EXERCISE OBJECTIVE
Look through the records below for the line holding "драгоценном фоне, красивый". Write it out exactly, with each following line through the line holding "красивая женщина!".

SOURCE DATA: Begin

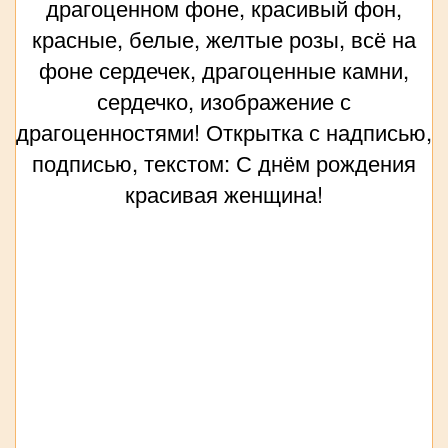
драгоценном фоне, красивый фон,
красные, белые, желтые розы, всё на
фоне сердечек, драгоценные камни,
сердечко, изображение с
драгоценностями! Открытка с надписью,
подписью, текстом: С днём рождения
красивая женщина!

SOURCE DATA: End
SOURCE DATA: Begin

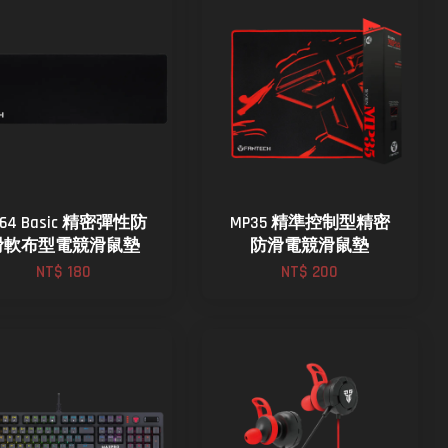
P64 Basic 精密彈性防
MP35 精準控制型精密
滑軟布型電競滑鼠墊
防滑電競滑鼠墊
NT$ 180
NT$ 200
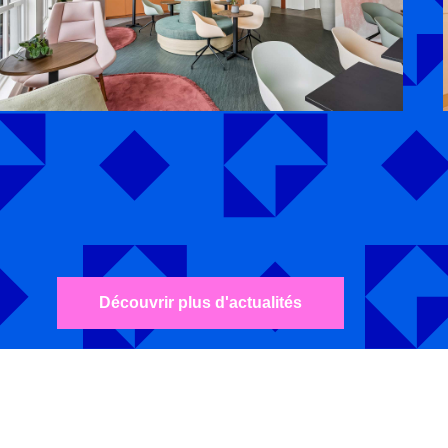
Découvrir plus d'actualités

SOURCE DATA: End
SOURCE DATA: Begin

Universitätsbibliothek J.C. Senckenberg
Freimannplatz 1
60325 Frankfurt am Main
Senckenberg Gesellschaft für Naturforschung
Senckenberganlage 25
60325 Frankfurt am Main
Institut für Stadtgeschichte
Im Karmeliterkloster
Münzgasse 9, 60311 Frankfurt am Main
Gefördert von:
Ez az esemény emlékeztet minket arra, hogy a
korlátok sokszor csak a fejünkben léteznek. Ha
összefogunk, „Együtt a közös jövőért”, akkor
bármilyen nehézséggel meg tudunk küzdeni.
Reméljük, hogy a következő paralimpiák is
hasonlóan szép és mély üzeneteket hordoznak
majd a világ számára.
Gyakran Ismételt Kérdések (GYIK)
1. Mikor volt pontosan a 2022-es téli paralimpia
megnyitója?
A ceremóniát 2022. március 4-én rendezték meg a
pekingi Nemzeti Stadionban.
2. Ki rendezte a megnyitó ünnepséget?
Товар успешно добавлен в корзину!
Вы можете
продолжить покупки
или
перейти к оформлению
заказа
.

SOURCE DATA: End

RESULT
драгоценном фоне, красивый фон,
красные, белые, желтые розы, всё на
фоне сердечек, драгоценные камни,
сердечко, изображение с
драгоценностями! Открытка с надписью,
подписью, текстом: С днём рождения
красивая женщина!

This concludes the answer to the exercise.